24h avant sa (re)sortie, l’intense Live in Europe du saxophoniste de La Nouvelle-Orléans révèle l’une de ses plus belles pièces sur Le Grigri. Ardente, transcendante et libre, une musique qui n’a pas pris une ride, près d’une décennie après la disparition de son auteur.
Comme beaucoup de musiciens associés au “free jazz”, Noah Howard (1943 – 2010) ne se considérait pas vraiment comme un musicien de “free jazz”. Déjà parce que les musiciens détestent être mis dans des cases – les Anglo-Saxons ont d’ailleurs un joli verbe pour en parler: to pigeonhole, être rangé dans un casier ou littéralement, un trou à pigeon. Et puis parce que le “free jazz” a souvent été caricaturé en “types qui font n’importe quoi sur leurs instruments pour générer de la bouillie inaudible”. Ce qui est parfois vrai, mais très souvent faux. Dans la famille du free jazz, il y a des accents de gospel, des rappels au New Orleans, des échappées vers les musiques traditionnelles du monde entier, des souvenirs de bebop, des éruptions de blues ou encore des éclats de standards de Broadway.

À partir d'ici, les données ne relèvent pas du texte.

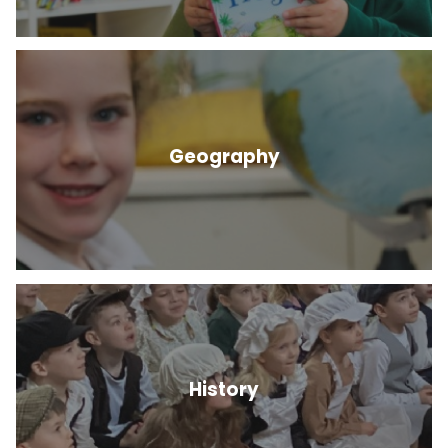
Geography
History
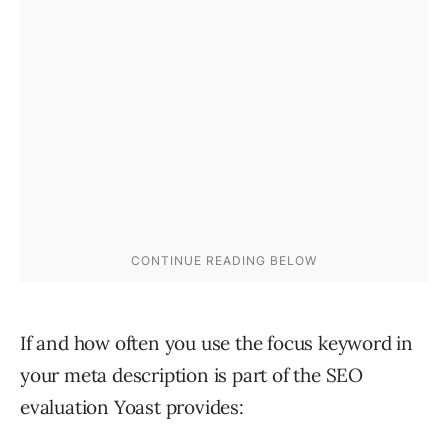
If and how often you use the focus keyword in
your meta description is part of the SEO
evaluation Yoast provides:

Tout ça, c’est exactement tout ce qu’on retrouve chez Noah Howard en général et dans son Live in Europe réédité ces jours-ci par un tout nouveau label proche des Disques Bongo Joe, Sconsolato. Il faut dire que si ce natif de La Nouvelle-Orléans est moins célèbre que les Archie Shepp, Ornette Coleman et autres Albert Ayler, il n’en reste pas moins l’un des piliers essentiels de ce jazz avant-gardiste des années 70, un jazz qui préférait (se) chercher plutôt que de (re)trouver des formules déjà toutes faites. Un type tout autant électron libre que rassembleur de communauté puisqu’il a fondé la New York Musicians Organisation (définie comme «groupe d’action culturelle et politique»), créé son propre label AltSax ou dirigé un club de jazz dans les années 80 à Bruxelles.
Sorti en 1975 comme un concentré de sa tournée européenne avec Takashi Kako au piano, Kent Carter à la contrebasse et, alternativement, Muhammad Ali et Oliver Johnson à la batterie, ce Live in Europe vol.1 ne sera jamais suivi d’un volume 2. Dommage car il dégage une chaleur, une spiritualité et une liberté qui déglinguent tous les clichés sur le free jazz. Une musique habitée qui s’inscrit clairement dans les pas du spiritual jazz écorché à la Coltrane dont Noah Howard reprend le célèbre “Olé” dans une version épique de douze minutes.
24h avant sa (re)sortie tirage limité à 300 copies vinyle, Le Grigri vous propose de goûter en avant-première l’un des plus beaux morceaux de ce disque rare. Seule composition signée 100% Noah Howard, ce “New Arrival” tout en suspension, tout en suggestion et tout en ascension est typiquement le genre de B.O. qui peut accompagner les aubes tout comme les crépuscules.